# Seiko / Citizen Quartz Vs Eta Quartz



## kc104 (May 1, 2009)

Anyone like to comment on which is better -

the quartz movement in a nice citizen (like the navihawk i am about to pick up) and the eta that goes into something like a seamaster quartz


----------



## Barryboy (Mar 21, 2006)

kc104 said:


> Anyone like to comment on which is better -
> 
> the quartz movement in a nice citizen (like the navihawk i am about to pick up) and the eta that goes into something like a seamaster quartz


I looked into this about two years ago, wondering if it was worth spending the extra money and buying a quartz Omega.... Perceived wisdom at that time was that any difference in quality and accuracy was probably measurable but not noticeable to the user. My experience is that I've had both and to me a quartz movement is a quartz movement is a quartz movement and I can't tell any difference, although I do like the idea of Citizen's battery-less ECO-drive and Seiko's hybrid auto/quartz system

I have had no problems with reliability with any Seiko, Citizen, Miyota, Ronda or ETA quartz and my advice, for what it's worth, is forget about the movement, buy the watch that you want.

Rob


----------



## kc104 (May 1, 2009)

I hear you and share you view there. However, the omega quarts = 1100 pounds while my citizen navihawk was 140. If the quality of the meovement is the same, well same on omega, cos the casing and bracelet does not cost them 900 pounds


----------



## jezz59 (Nov 1, 2009)

Hi, Ive got a 1991 Omega Seamaster quartz, had from new, still keeps perfect time,battery replacement every three years, had a complete factory reseal (swiss) two years ago. Im also on my third Eco drive, sold previous two to work colleages, point being, I honestly dont think theres any difference between them, you could argue and I`d agree that the jap Eco drive is better because of recharging capabilty but Ive not yet owned An Eco drive long enough to compare longevaty with the Omega, Sorry if Im being long winded hear but in the manual for my latest Eco drive Chronograph it states that the watch should be serviced by Citizen every three years, which is reasonable enough.


----------



## luddite (Dec 11, 2009)

I own a Citizen Eco Drive watch and a quartz Omega Seamaster, both circa 1991/2 and the Cutizen is the more accurate of the two

Which one do you think I get the bigger kick out of wearing? 

You guessed right, but buy the one you feel is right for you.

For me Swiss wins out every time.


----------



## luddite (Dec 11, 2009)

i tried to edit the above post but was unable to. 

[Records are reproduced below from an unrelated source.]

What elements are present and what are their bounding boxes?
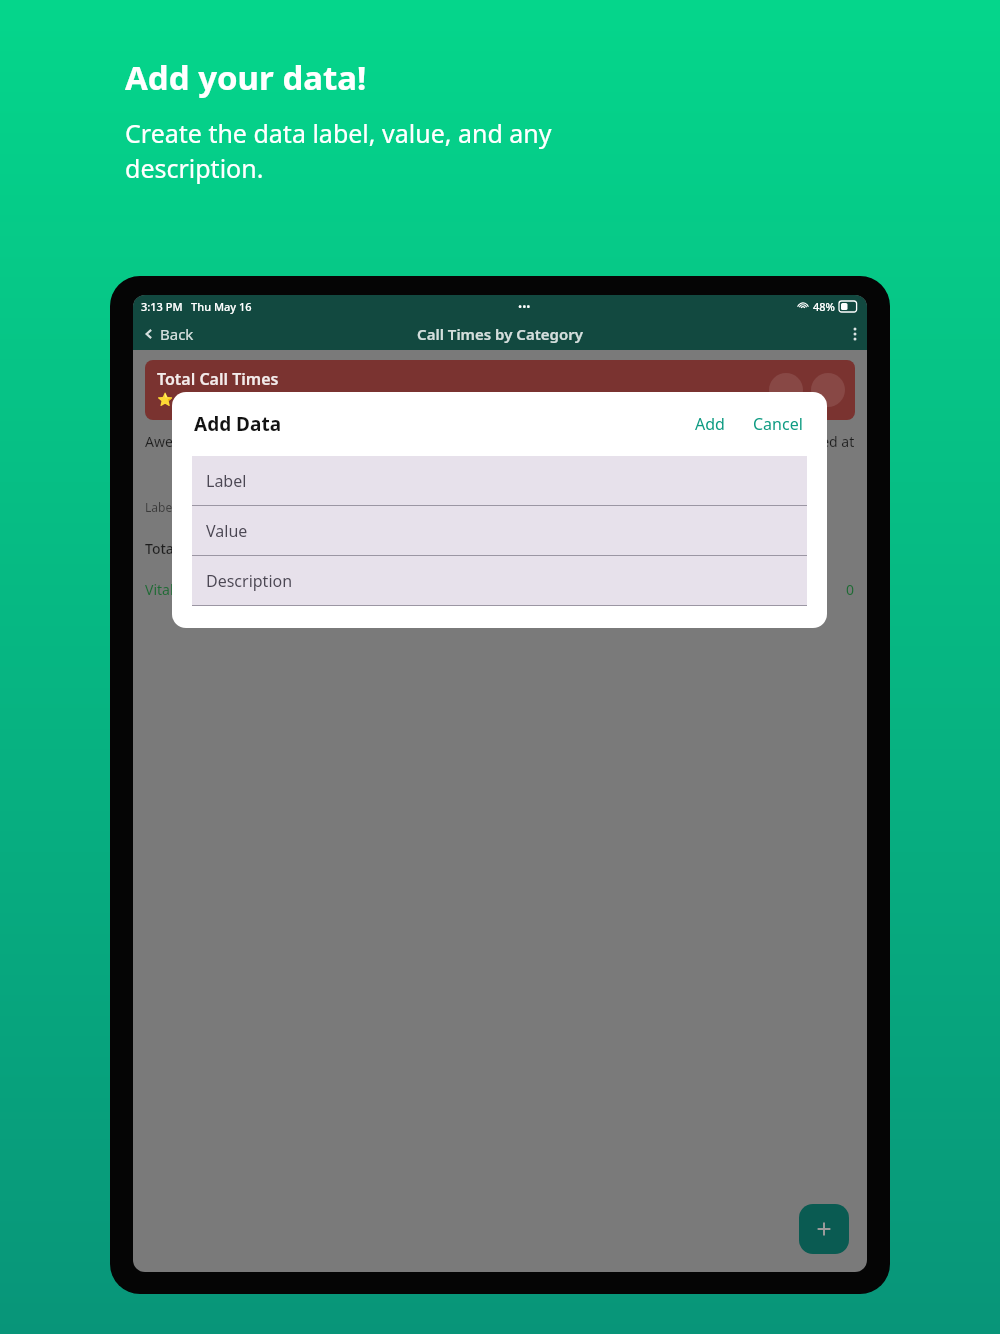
staticText: Add Data [194, 411, 282, 437]
button[interactable]: Card action [769, 373, 803, 407]
staticText: 0 [846, 580, 855, 599]
staticText: Call Times by Category [417, 324, 583, 344]
staticText: Total Call Times [157, 368, 279, 390]
staticText: Vital Roll @ 50% [145, 580, 250, 599]
button[interactable]: Add [799, 1204, 849, 1254]
staticText: Create the data label, value, and any de… [125, 116, 552, 186]
button[interactable]: Cancel [747, 407, 809, 441]
button[interactable]: Label [192, 456, 807, 506]
staticText: Awesome [145, 432, 210, 451]
staticText: ⭐ [157, 392, 174, 407]
staticText: Cancel [753, 413, 803, 435]
button[interactable]: Back [133, 320, 204, 348]
button[interactable]: Card action [811, 373, 845, 407]
staticText: Created at [786, 432, 855, 451]
staticText: 3:13 PM Thu May 16 [141, 299, 252, 314]
button[interactable]: Value [192, 506, 807, 556]
staticText: 48% [813, 299, 835, 314]
staticText: ••• [518, 299, 531, 314]
staticText: Label [206, 470, 247, 492]
staticText: Back [160, 324, 194, 344]
staticText: Total [145, 539, 178, 558]
staticText: Label [145, 499, 176, 515]
staticText: Add [695, 413, 725, 435]
button[interactable]: More options [843, 320, 867, 348]
button[interactable]: Description [192, 556, 807, 606]
button[interactable]: Add [685, 407, 735, 441]
staticText: Add your data! [125, 55, 367, 100]
staticText: Value [206, 520, 248, 542]
staticText: Description [206, 570, 293, 592]
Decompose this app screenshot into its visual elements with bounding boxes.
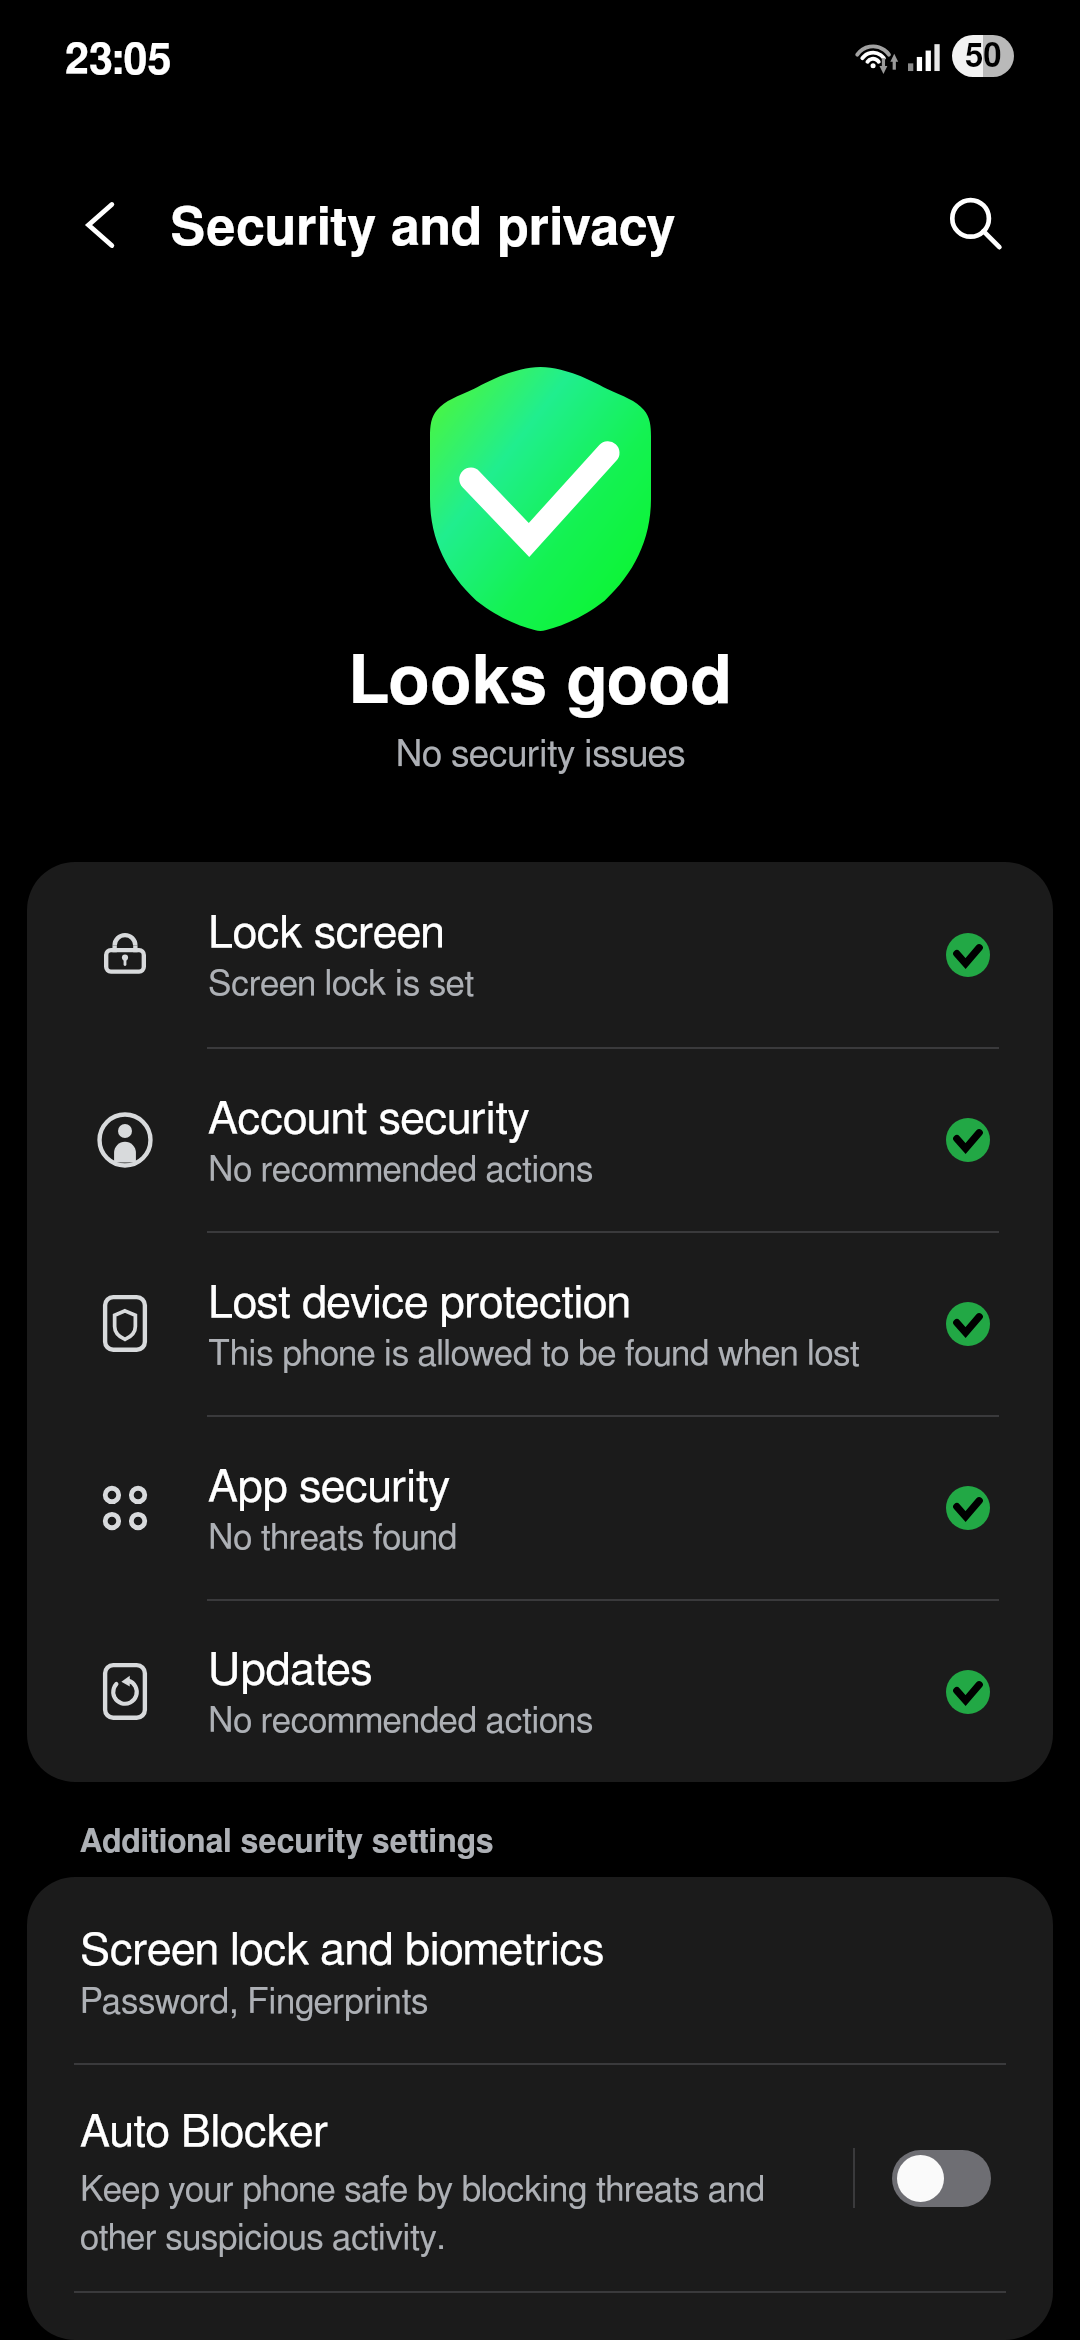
staticText: This phone is allowed to be found when l… xyxy=(208,1337,860,1372)
button[interactable]: Lock screen xyxy=(27,862,1053,1047)
button[interactable]: Lost device protection xyxy=(27,1233,1053,1415)
button[interactable]: Screen lock and biometrics xyxy=(27,1877,1053,2064)
staticText: Looks good xyxy=(348,649,732,717)
staticText: Additional security settings xyxy=(80,1826,494,1858)
staticText: Lost device protection xyxy=(208,1281,631,1326)
staticText: No recommended actions xyxy=(208,1704,594,1739)
button[interactable]: Updates xyxy=(27,1601,1053,1782)
staticText: 50 xyxy=(965,40,1002,73)
button[interactable]: Account security xyxy=(27,1049,1053,1231)
staticText: No recommended actions xyxy=(208,1153,594,1188)
staticText: Updates xyxy=(208,1648,373,1693)
button[interactable]: Auto Blocker xyxy=(27,2065,1053,2291)
staticText: No threats found xyxy=(208,1521,458,1556)
staticText: Screen lock is set xyxy=(208,967,475,1002)
button[interactable]: Auto Blocker toggle xyxy=(892,2150,991,2207)
staticText: 23:05 xyxy=(65,40,172,83)
staticText: Screen lock and biometrics xyxy=(80,1928,605,1973)
staticText: Keep your phone safe by blocking threats… xyxy=(80,2173,790,2256)
button[interactable]: App security xyxy=(27,1417,1053,1599)
staticText: Auto Blocker xyxy=(80,2110,329,2155)
staticText: No security issues xyxy=(395,736,686,773)
staticText: Password, Fingerprints xyxy=(80,1985,429,2020)
staticText: Lock screen xyxy=(208,911,445,956)
staticText: App security xyxy=(208,1465,450,1510)
button[interactable]: Search xyxy=(935,184,1017,266)
staticText: Security and privacy xyxy=(170,203,676,255)
button[interactable]: Back xyxy=(60,184,142,266)
staticText: Account security xyxy=(208,1097,530,1142)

I meant 1998/9 not 1991/2. :to_become_senile:


----------



## wozza (Dec 1, 2009)

Barryboy said:


> kc104 said:
> 
> 
> > Anyone like to comment on which is better -
> ...


Good advice, just choose the watch design that you like, you wont notice much if any difference in time keeping. Personally I prefer ETA quartz movements as they are built slightly better but that's all.


----------



## normdiaz (May 5, 2004)

kc104 said:


> I hear you and share you view there. However, the omega quarts = 1100 pounds while my citizen navihawk was 140. If the quality of the meovement is the same, well same on omega, cos the casing and bracelet does not cost them 900 pounds


It's called "what the traffic will bear".


----------



## Thian (Nov 23, 2008)

wozza said:


> Barryboy said:
> 
> 
> > kc104 said:
> ...


I tend to agree with you....I have a late 1980s Seamaster quartz dress version 2 tone...small by today's standards but oh-so great design with 14ct gold inlay...


----------



## jasonm (Nov 22, 2003)

kc104 said:


> I hear you and share you view there. However, the omega quarts = 1100 pounds while my citizen navihawk was 140. If the quality of the meovement is the same, well same on omega, cos the casing and bracelet does not cost them 900 pounds


Component costs have very very little to do with a watches retail price....


----------